[[ DATA PROVIDED, beginning ]]

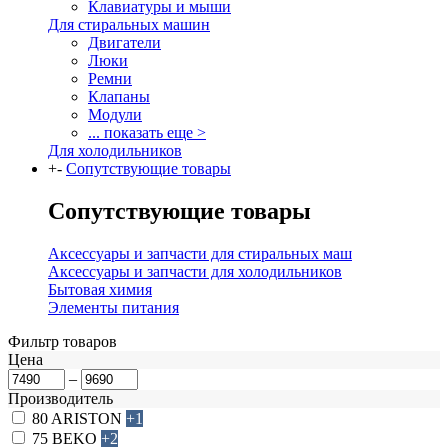
Клавиатуры и мыши
Для стиральных машин
Двигатели
Люки
Ремни
Клапаны
Модули
... показать еще >
Для холодильников
+
-
Сопутствующие товары
Сопутствующие товары
Аксессуары и запчасти для стиральных маш
Аксессуары и запчасти для холодильников
Бытовая химия
Элементы питания
Фильтр товаров
Цена
–
Производитель
80
ARISTON
+1
75
BEKO
+2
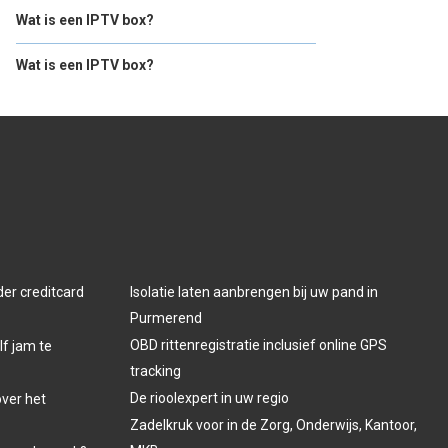
Wat is een IPTV box?
Wat is een IPTV box?
der creditcard
Isolatie laten aanbrengen bij uw pand in
Purmerend
OBD rittenregistratie inclusief online GPS
lf jam te
tracking
De rioolexpert in uw regio
over het
Zadelkruk voor in de Zorg, Onderwijs, Kantoor,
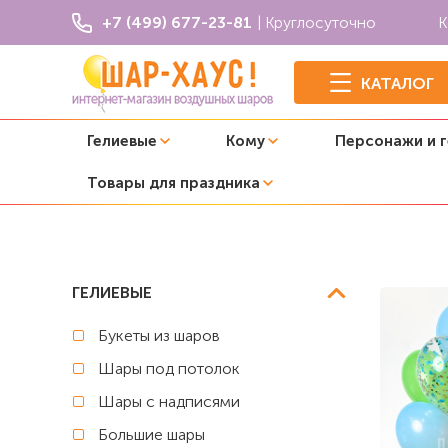
+7 (499) 677-23-81
| Круглосуточно
К
КАТАЛОГ
Гелиевые
Кому
Персонажи и 
Товары для праздника
Главная
День рождения ребенка
Композиция из шар
ГЕЛИЕВЫЕ
Букеты из шаров
Шары под потолок
Шары с надписями
Большие шары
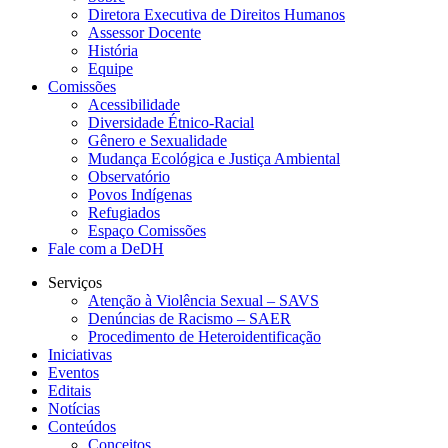
Diretora Executiva de Direitos Humanos
Assessor Docente
História
Equipe
Comissões
Acessibilidade
Diversidade Étnico-Racial
Gênero e Sexualidade
Mudança Ecológica e Justiça Ambiental
Observatório
Povos Indígenas
Refugiados
Espaço Comissões
Fale com a DeDH
Serviços
Atenção à Violência Sexual – SAVS
Denúncias de Racismo – SAER
Procedimento de Heteroidentificação
Iniciativas
Eventos
Editais
Notícias
Conteúdos
Conceitos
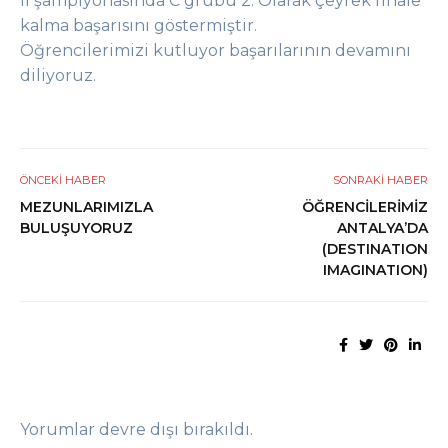
il şampiyonasında C grubu 2. Olarak çeyrek finale
kalma başarısını göstermiştir.
Öğrencilerimizi kutluyor başarılarının devamını
diliyoruz.
ÖNCEKI HABER
SONRAKI HABER
MEZUNLARIMIZLA
ÖĞRENCİLERİMİZ
BULUŞUYORUZ
ANTALYA’DA
(DESTINATION
IMAGINATION)
Yorumlar devre dışı bırakıldı.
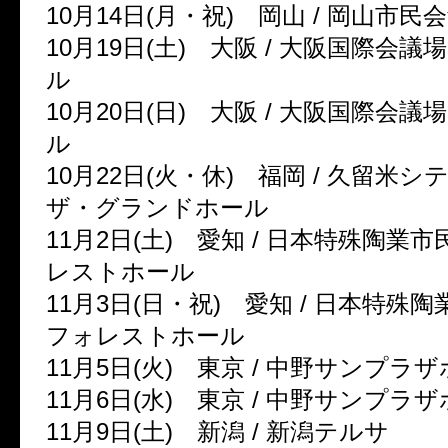
10月14日(月・祝) 岡山 / 岡山市
10月19日(土) 大阪 / 大阪国際会
ル
10月20日(日) 大阪 / 大阪国際会
ル
10月22日(火・休) 福岡 / 久留米
ザ・グランドホール
11月2日(土) 愛知 / 日本特殊陶業
レストホール
11月3日(日・祝) 愛知 / 日本特
フォレストホール
11月5日(火) 東京 / 中野サンプ
11月6日(水) 東京 / 中野サンプ
11月9日(土) 新潟 / 新潟テルサ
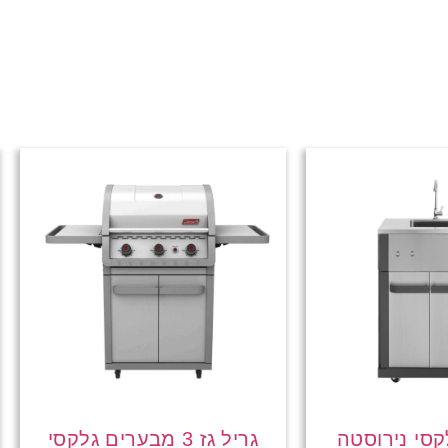
קסי נירוסטה
גריל גז 3 מבערים גלקסי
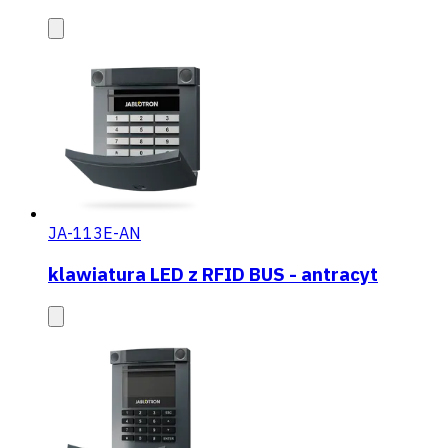
JA-113E-AN
klawiatura LED z RFID BUS - antracyt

[[ DATA PROVIDED, end ]]

> _PROBLEM TO WORK ON_
The lines sought are those in the data above that include the string "Аксессуары"; copy each one.

> _WORKED SOLUTION_
Аксессуары и запчасти для стиральных маш
Аксессуары и запчасти для холодильников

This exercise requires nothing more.